The vocation of "Father" is to be employed with the full certainty that God will bless the fruit of his labors as he seeks to interfere for good in the spiritual development of his children. Published in 1837, W.C. Brownlee, from the Collegiate Protestant Reformed Dutch Church of New York, demonstrates with the clearest of instruction, how The Necessity of Salvation, and The Way of Salvation are to be nurtured and applied in the life of one's Covenant children. Written in both a simple and interactive discussion, between father and child, this book is an excellent and timeless guide for youthful instruction. From cover to cover, no doctrine is compromised, no sin is watered down, Christ's atonement is not minimized, and sanctified gospel living is not neglected.
Table of Contents:
Book I: The Necessity of Salvation
Part 1 -- From the fact of Man's universal guilt and depravity. Here we carry the young student into the field of actual inspection - to the system of nature - The proceedings of Divine Providence, in the judgments of God upon the earth. - All these clearly indicate that God is angry with us - Hence the need of a Savior to make an atonement for us.
Part 2 -- We next carry the young student to the Holy Scriptures - Adam our federal head, and representative - An anecdote to illustrate this - Proof of the doctrine of Adam's headship - from Scripture - from God's dispensations in regard to infants - the reasonableness, as well as truth, of this doctrine - Fatal danger of setting this doctrine aside - Objections noticed - Appeal to the consciences of children.
Part 3 -- From the consequences of Adam's first sin, and our fall in him - The state of man is, 1st, A state of sin and guilt -2d. A state of misery - Two things that will infallibly keep man out of heaven - First, Guilt - Second, The dominion and pollution of sin - The true idea of pardon - The pardon of God, not like the pardon of a criminal by a civil magistrate - man's condition of sin and misery beyond the remedy of man. Hence the necessity of Salvation, in order to man's peace and happiness.
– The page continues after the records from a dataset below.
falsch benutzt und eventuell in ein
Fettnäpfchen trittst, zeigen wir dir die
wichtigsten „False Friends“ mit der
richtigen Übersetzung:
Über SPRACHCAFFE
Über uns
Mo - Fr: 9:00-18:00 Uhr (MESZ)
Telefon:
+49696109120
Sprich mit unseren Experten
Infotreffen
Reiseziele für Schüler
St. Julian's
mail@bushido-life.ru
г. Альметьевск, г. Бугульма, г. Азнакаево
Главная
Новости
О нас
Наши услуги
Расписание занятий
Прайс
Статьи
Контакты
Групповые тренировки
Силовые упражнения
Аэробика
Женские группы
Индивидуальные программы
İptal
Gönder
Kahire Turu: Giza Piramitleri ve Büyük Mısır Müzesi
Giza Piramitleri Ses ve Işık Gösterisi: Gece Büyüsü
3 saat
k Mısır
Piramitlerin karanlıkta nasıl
Book II: The Way of Salvation
Part 1-- Salvation not by man's own doings, but by a substitute, and in that mode alone - Explanation of this - Objections reviewed - On the supposition that man were to enter the arena and satisfy for himself before God - What he behoved to do - Three impossibilities he must encounter - Room was left for the intervention of a substitute - Proof - The truth of substitution shown - An inquiry into the things which our substitute behoved to do, in order to save us - Seven things shown to be essentially necessary for him fully to do.
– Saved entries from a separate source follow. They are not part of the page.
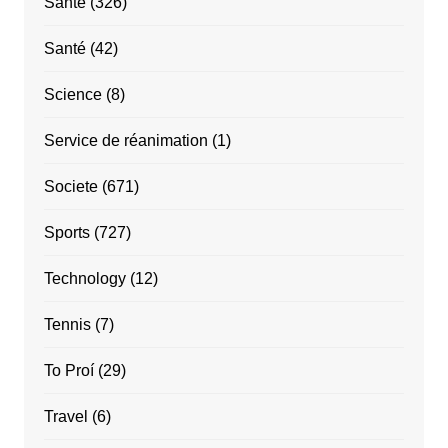
Sante
(326)
Santé
(42)
Science
(8)
Service de réanimation
(1)
Societe
(671)
Sports
(727)
Technology
(12)
Tennis
(7)
To Proí
(29)
Travel
(6)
Part 2 -- Having shown that a door was opened for the intervention of a substitute, on the most honourable footing, - and having shown what it behoved the substitute to do - it is now shown that the Lord Jesus Christ is that substitute - Proof - A minute inquiry into the various parts of his finished work, The Seven things that were required of him, it is proved that he has fully accomplished.
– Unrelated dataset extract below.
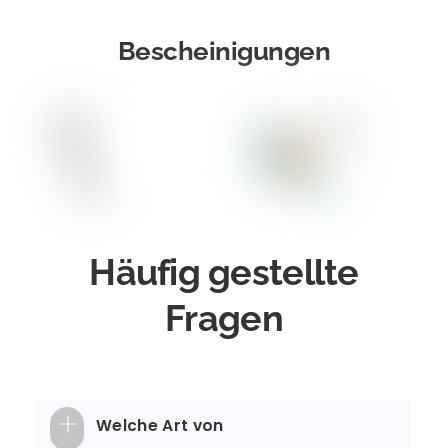
Bescheinigungen
Häufig gestellte
Fragen
Welche Art von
Part 3 -- Having shown how Christ opened up the new and living way, - it is necessary to know how we are brought into this way, - and made to walk in it - An inquiry into the mode of the effectual application of this finished work of Christ, to us - Our guilt and pollution - Our utter inability on our part - We have ability, but it is given unto us - God's right to command those whose guilt has disabled them to obey by any human effort - View of God's work of grace, - and man's agency in the way of duty - Our regeneration - our faith - our mode of Justification - our guilt taken away - The nature of our sanctification - hence the dominion, and pollution of sin taken away - Two parts in sanctification - the agents of it - means of it - Appeal to the conscience - Prayer - Hymn - The denouement - the incidents in the life of the members of this family, after the decease of their parents.